Thanks for any advice!


----------



## aaronbarker (Aug 31, 2005)

never tried that. i suppose it might work, but not as well as a star nut. go ahead and get one from your LBS, i bought one a few years ago from mine and it was only $2.....certainly not a bank-breaker....

have fun,
aaron


----------



## C-40 (Feb 4, 2004)

*try it..*

The ID of an aluminum steerer is slightly larger than a carbon one. The plug may not expand enough. The simple way to find out is to try it. It only has to have enough resistance to adjust the headet bearings. After that, the stem clamp does the job of holding things in place.


----------



## SDizzle (May 1, 2004)

If it fits, it will work. Like C-50 said, just try it. It doesn't really have anything to do with "friction." ...Ostensibly, yes, but there just has to be sufficient pressure between the plug and the inside of the steerer walls. You're not going to screw anything up by just trying it, so go do it!

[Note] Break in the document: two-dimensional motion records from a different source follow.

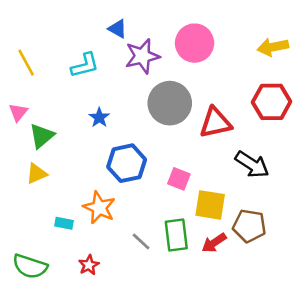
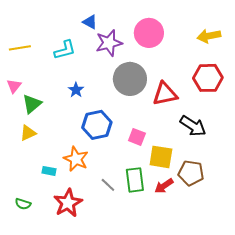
yellow line: (26, 63) -> (20, 48), turned -70
red star: (89, 265) -> (68, 203), size x1.8
green semicircle: (30, 266) -> (23, 204), size x0.6

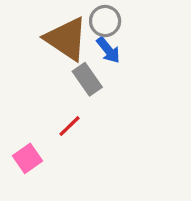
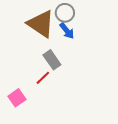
gray rectangle: (87, 79) -> (52, 60), moved

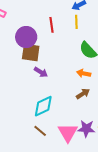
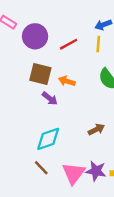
red line: (52, 25) -> (69, 44), turned 63
purple circle: (26, 37) -> (35, 36), moved
orange arrow: (84, 73) -> (67, 81), moved

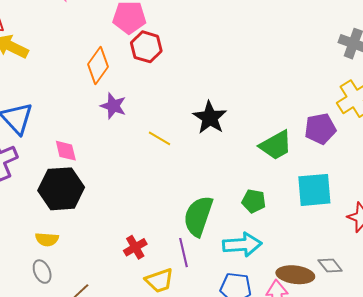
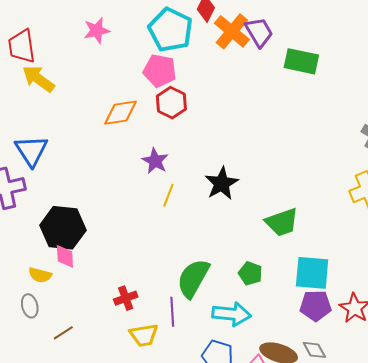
orange diamond: (98, 65) -> (120, 113), turned 36
purple star: (113, 106) -> (155, 161), moved
purple pentagon: (320, 129) -> (316, 306), moved
yellow line: (159, 138) -> (168, 195), turned 70
pink diamond: (66, 151) -> (65, 256), moved

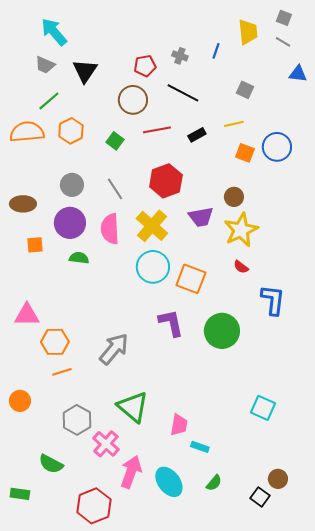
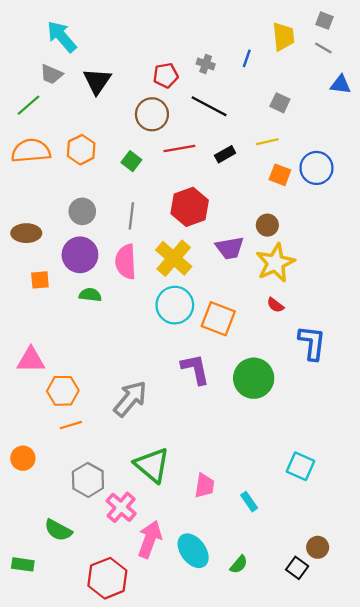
green line: (49, 101) -> (29, 105), moved
gray line: (115, 189) -> (131, 216), turned 40
cyan rectangle: (200, 447) -> (249, 502), moved, turned 36
green semicircle: (214, 483) -> (239, 564), moved

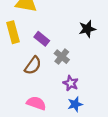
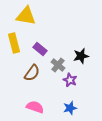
black star: (87, 29) -> (81, 56), moved
purple star: (71, 83) -> (70, 80), moved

Also, you don't _need_ a star-nut setter... And if you're friends with your LBS, they should do this for peanuts.


----------



## Andy M-S (Feb 3, 2004)

longcoolmother said:


> I'd rather not spend additional $$$ to get a star nut setter.


When I got my first threadless frame/fork (steel, 1-1/8, BTW) I didn't have anything to set the nut with. So I looked around--holy mackeral! I had an old Octalink BB spindle on the bench, from a bike a fixed for a friend. That and a hammer did the job nicely. I'd guess you could use a large phillips screwdriver as well.


----------



## MR_GRUMPY (Aug 21, 2002)

Sure, it will work. I used the plug that came with my Easton fork, and it works just fine. I've never cared for star nuts.


----------



## longcoolmother (Apr 5, 2007)

thanks to everyone who replied. I'll give it a shot and see if things work out!


----------



## StillKeen (Oct 4, 2005)

I've got Easton EC70 forks with an expander in them, and it works fine. I can't remember the brand of it, but I can tell you my Weyless one was crap and I couldnt make that work ... but that was more a poor design of the expander.

I used one as I was keeping the steerer a little long, and possibly wanting to sorten it later.


----------